Yes, I was in need of some real time, real world advice. And while friends and family are wonderful and well-meaning, I have learned it’s best to stick to questions like, “How do you grill a turkey?” So, last fall, I began to think again about joining a business group, the kind where you meet regularly with other owners and talk about what’s working and what isn’t.
I had been approached a few years ago to join Vistage by a client who belonged. I attended one session and decided it wasn’t a good fit or investment. At the time, the meetings seemed a bit too structured for me, and I didn’t really connect with the group chair. Three years, and a recession later, a guy who serves on a nonprofit board with me and whose business acumen I respect, encouraged me to meet with his Vistage group chair.

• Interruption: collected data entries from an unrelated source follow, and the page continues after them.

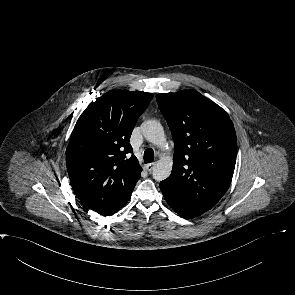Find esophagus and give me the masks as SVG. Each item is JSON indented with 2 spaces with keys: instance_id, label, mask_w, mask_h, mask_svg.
<instances>
[{
  "instance_id": "1",
  "label": "esophagus",
  "mask_w": 295,
  "mask_h": 295,
  "mask_svg": "<svg viewBox=\"0 0 295 295\" xmlns=\"http://www.w3.org/2000/svg\"><path fill=\"white\" fill-rule=\"evenodd\" d=\"M155 166H156V163L153 162V163L146 164L145 168L147 171L151 172L155 168Z\"/></svg>"
}]
</instances>
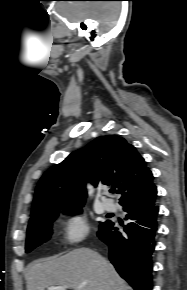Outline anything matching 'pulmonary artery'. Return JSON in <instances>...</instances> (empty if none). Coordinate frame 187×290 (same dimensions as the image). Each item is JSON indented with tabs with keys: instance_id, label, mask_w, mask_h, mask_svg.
<instances>
[{
	"instance_id": "1",
	"label": "pulmonary artery",
	"mask_w": 187,
	"mask_h": 290,
	"mask_svg": "<svg viewBox=\"0 0 187 290\" xmlns=\"http://www.w3.org/2000/svg\"><path fill=\"white\" fill-rule=\"evenodd\" d=\"M102 206L108 212H113L116 209L114 202L110 199H103Z\"/></svg>"
}]
</instances>
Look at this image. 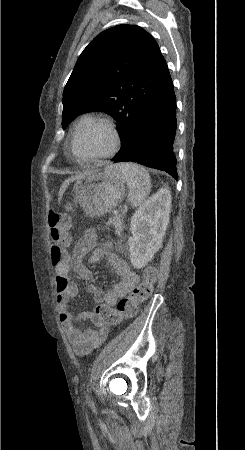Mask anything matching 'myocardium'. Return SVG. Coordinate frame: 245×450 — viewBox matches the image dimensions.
<instances>
[{
    "label": "myocardium",
    "instance_id": "myocardium-1",
    "mask_svg": "<svg viewBox=\"0 0 245 450\" xmlns=\"http://www.w3.org/2000/svg\"><path fill=\"white\" fill-rule=\"evenodd\" d=\"M99 125L106 127V129L111 133L112 145H111L110 149L106 153L100 154V155L84 156V155L79 154L76 149V143H77V140H78L81 132L87 127L99 126ZM120 146H121V135L119 133V130H118L116 124L109 118L96 117L87 122H84V121L79 122L75 125L74 130L72 132L71 151L75 155L76 158L81 159V160H102V159L110 158L118 152Z\"/></svg>",
    "mask_w": 245,
    "mask_h": 450
}]
</instances>
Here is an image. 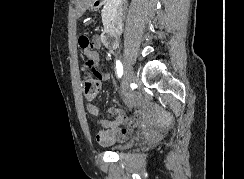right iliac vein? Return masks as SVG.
<instances>
[{
    "mask_svg": "<svg viewBox=\"0 0 244 179\" xmlns=\"http://www.w3.org/2000/svg\"><path fill=\"white\" fill-rule=\"evenodd\" d=\"M133 71L131 69V64L125 56L124 53V74L121 80V91L125 94L129 90V84L133 80Z\"/></svg>",
    "mask_w": 244,
    "mask_h": 179,
    "instance_id": "right-iliac-vein-1",
    "label": "right iliac vein"
}]
</instances>
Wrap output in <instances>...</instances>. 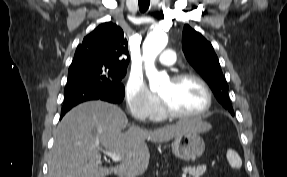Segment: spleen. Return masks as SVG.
<instances>
[{"label": "spleen", "mask_w": 287, "mask_h": 177, "mask_svg": "<svg viewBox=\"0 0 287 177\" xmlns=\"http://www.w3.org/2000/svg\"><path fill=\"white\" fill-rule=\"evenodd\" d=\"M226 157L232 168L234 169L241 168L242 160L236 151L229 149L226 153Z\"/></svg>", "instance_id": "3e777b00"}]
</instances>
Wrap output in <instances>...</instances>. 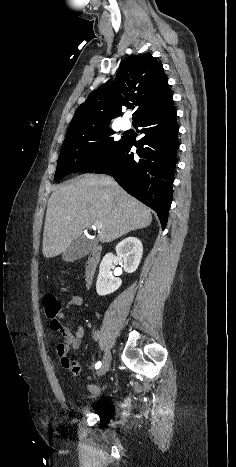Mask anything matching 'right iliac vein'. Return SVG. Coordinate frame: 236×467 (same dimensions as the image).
Returning <instances> with one entry per match:
<instances>
[{
    "label": "right iliac vein",
    "instance_id": "1",
    "mask_svg": "<svg viewBox=\"0 0 236 467\" xmlns=\"http://www.w3.org/2000/svg\"><path fill=\"white\" fill-rule=\"evenodd\" d=\"M111 364V355L109 352L106 353L102 365L98 371V376L104 375L110 368Z\"/></svg>",
    "mask_w": 236,
    "mask_h": 467
}]
</instances>
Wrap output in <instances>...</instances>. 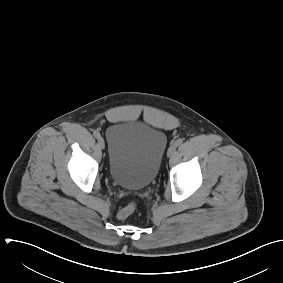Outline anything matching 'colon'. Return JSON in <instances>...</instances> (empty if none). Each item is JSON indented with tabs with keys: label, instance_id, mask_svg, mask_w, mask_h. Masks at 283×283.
Listing matches in <instances>:
<instances>
[{
	"label": "colon",
	"instance_id": "obj_1",
	"mask_svg": "<svg viewBox=\"0 0 283 283\" xmlns=\"http://www.w3.org/2000/svg\"><path fill=\"white\" fill-rule=\"evenodd\" d=\"M135 209H136V203L135 202L129 203L127 206H125L118 212V218L126 219L135 211Z\"/></svg>",
	"mask_w": 283,
	"mask_h": 283
}]
</instances>
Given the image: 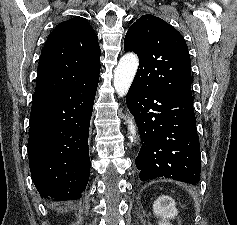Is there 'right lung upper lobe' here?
<instances>
[{
  "mask_svg": "<svg viewBox=\"0 0 237 225\" xmlns=\"http://www.w3.org/2000/svg\"><path fill=\"white\" fill-rule=\"evenodd\" d=\"M98 37L87 20L72 18L49 34L41 52L33 99L59 96L99 79Z\"/></svg>",
  "mask_w": 237,
  "mask_h": 225,
  "instance_id": "1",
  "label": "right lung upper lobe"
}]
</instances>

I was first vetted over drinks by a couple of the group’s members, a tradition they use to conduct chemistry checks. The checks, I learned, are important in a group that reveals all to one another with a pledge of complete silence to the outside world (a pledge I will not violate in these posts). As we were leaving, these two personable, accomplished businessmen gave each other a hug and said, “I love you man.” Somehow, as I contemplated becoming the only woman in a group of men, that openness reassured me. Of course, I was also impressed by a 2010 Dun & Bradstreet analysis (pdf) that showed Vistage member companies in the United States had grown between 2005 and 2009 at an average annual rate of 5.8 percent while other D&B companies had declined at an average annual rate of 9.2 percent. Sign me up.
The concept of Vistage is to gather chief executives from complementary businesses into small groups. There is a group chair, usually a former chief executive who enjoys mentoring others, who organizes the monthly all-day meetings, and who also meets monthly with each member one-on-one for an hour and a half or so to offer individual coaching. When I first met our group chair, Bill LaRosa, a native New Yorker and a former global semiconductor executive who dresses Savile Row but with handmade, exotic leather cowboy boots, I was a little hesitant. Could my small business benefit from someone who had spent much of his time in huge corporations?

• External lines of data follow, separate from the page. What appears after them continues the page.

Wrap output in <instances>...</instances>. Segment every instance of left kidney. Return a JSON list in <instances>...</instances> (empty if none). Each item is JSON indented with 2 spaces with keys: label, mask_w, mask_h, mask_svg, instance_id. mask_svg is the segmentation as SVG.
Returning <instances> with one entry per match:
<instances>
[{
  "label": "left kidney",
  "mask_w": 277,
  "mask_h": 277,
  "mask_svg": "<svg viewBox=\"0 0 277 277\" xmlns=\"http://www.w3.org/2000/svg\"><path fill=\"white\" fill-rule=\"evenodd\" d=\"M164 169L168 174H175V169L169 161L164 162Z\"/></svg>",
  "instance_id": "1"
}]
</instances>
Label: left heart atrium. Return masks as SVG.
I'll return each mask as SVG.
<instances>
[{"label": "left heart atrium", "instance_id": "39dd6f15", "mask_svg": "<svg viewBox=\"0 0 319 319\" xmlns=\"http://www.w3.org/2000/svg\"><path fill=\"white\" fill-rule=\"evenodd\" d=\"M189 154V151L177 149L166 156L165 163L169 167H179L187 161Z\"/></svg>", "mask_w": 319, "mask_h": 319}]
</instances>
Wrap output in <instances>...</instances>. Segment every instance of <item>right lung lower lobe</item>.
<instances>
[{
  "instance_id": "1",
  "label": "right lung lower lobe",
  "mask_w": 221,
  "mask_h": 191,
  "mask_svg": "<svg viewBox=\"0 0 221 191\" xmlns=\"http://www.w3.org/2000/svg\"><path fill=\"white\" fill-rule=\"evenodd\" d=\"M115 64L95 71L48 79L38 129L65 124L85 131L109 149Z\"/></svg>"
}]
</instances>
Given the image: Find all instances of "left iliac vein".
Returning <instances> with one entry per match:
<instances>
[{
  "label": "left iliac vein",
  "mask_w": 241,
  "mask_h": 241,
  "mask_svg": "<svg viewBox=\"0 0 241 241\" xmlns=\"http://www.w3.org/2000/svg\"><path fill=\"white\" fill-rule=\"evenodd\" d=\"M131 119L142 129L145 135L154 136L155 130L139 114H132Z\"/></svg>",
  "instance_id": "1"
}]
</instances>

It turns out it could. Bill sees his business group as extended family, sincerely wants you to succeed and is truly on the leader board for smarts. For all of his corporate experience, his demeanor is closer to that of a counselor or therapist. He never tells you what to do; he leads you to a logical course of action through a series of smart questions. Recognizing that success is holistic, our one-on-one and group meetings always start with a numerical assessment — one for poor, five for great — of how each member is doing in three areas: health, personal and business. In our one-on-one sessions, we sometimes spend more time talking about family matters than business. And there’s a release in that, too. Getting feedback on personal matters can free your mind to focus better on issues that affect your business more directly.

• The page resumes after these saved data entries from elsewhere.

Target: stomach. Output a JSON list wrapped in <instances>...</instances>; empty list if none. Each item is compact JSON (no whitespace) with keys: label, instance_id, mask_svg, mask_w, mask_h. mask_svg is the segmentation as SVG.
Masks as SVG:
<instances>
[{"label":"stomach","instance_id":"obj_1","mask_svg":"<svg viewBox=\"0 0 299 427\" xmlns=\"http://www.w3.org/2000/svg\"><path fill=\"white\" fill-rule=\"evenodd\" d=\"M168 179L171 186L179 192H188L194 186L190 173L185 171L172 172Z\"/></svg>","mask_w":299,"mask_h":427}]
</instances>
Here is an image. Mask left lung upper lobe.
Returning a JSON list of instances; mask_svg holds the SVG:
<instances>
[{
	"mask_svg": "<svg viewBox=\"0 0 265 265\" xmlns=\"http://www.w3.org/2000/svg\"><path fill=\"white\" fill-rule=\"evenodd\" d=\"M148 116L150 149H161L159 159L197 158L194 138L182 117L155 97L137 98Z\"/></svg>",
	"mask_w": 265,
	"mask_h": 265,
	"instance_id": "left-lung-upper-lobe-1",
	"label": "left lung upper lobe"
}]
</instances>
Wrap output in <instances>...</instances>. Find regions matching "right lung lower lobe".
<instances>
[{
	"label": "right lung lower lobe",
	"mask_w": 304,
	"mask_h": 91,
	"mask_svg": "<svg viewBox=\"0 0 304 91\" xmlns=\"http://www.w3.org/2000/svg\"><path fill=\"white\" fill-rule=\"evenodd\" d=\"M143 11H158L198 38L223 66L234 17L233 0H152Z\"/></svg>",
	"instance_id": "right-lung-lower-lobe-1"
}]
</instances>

The fact that I am the only woman in this group has had its advantages. Much of my thinking and communications style is high-touch relationship centered. While this can be a strength, I also recognize it has shortcomings. I want to assimilate a more direct approach. At one point, the group asked how I felt about cursing. I responded with a sentence that included some four-letter evidence that I’m O.K. with it. It was a bonding moment.
Part of the appeal is the supportive honesty. While I encourage people at the agency to be honest with one another and with me, I know there’s always a tendency to hold back a bit around bosses. It’s been refreshing to have someone say, as Bill did, “I’m not going to accept that, MP. What is it I’m not understanding?” I think it was in response to my saying that I didn’t know what to do about a certain business challenge. Deep down, of course, I really did know. But I needed someone to tell me that.